De la girofle, on ne consomme que le bouton floral : le clou de girofle. Cette épice est connue en Europe depuis le début de l'ère chrétienne, mais son commerce régulier n'est assuré qu'à partir du VIIIème siècle par les Arabes : du golfe du Bengale et de la mer de Chine, elle est ramenée sur les marchés de Syrie et du Liban. Mais en Europe, son origine demeure inconnue : Marco Polo pensait qu'elle provenait du sud du Tibet et c'est Afonso de Albuquerque qui fut le premier Européen à en ramener des Moluques en 1511.

Au Moyen-Age, le clou de girofle est encore peu consommé, car très cher : son prix dépasse celui du poivre avec un cours à 200g d'or pour 100g de girofle au XIVème siècle. A Horbourg (Haut-Rhin), dans une sépulture mérovingienne, les archéologues ont retrouvé en 1991 une petite boîte en or contenant 2 clous de girofle comme offrande au sein d'une collection de riche mobilier funéraire, ce qui laisse penser qu'à cette époque déjà, ce présent comptait parmi les objets de grande valeur.

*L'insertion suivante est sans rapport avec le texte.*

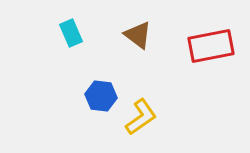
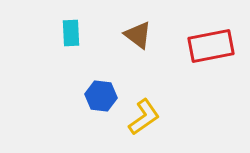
cyan rectangle: rotated 20 degrees clockwise
yellow L-shape: moved 3 px right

A la fin du Moyen-Age, il est utilisé pour la conservation des aliments. Sa forte odeur est appréciée pour parfumer les plats, mais aussi éloigner les insectes (mouches, fourmis, moustiques...).En médecine, on le tient pour la panacée contre tous les maux. Ses vertus antiseptiques et anesthésiantes sont utilisées pour soigner les plaies. Une orange toute piquée de girofle est censée éliminer tout risque de contagion, notamment protéger de la peste, pour celui qui la porte à la ceinture : c'est la "pomme d'ambre".

 

La muscade

La muscade n'existe à l'état sauvage que dans les îles Banda, dans les Moluques. C'est donc là qu'il faut rechercher l'origine de cette épice. Les Arabes commencent à l'importer d'Indonésie vers Constantinople au VIème siècle et y fond référence dans leurs manuscrit sous l'appellation "noix de banda". Dans le reste de l'Europe, ce sont les croisés qui la ramèneront dans leurs bagages au XIIème siècle. Elle est alors appelée noix "muguette", c'est à dire "musquée".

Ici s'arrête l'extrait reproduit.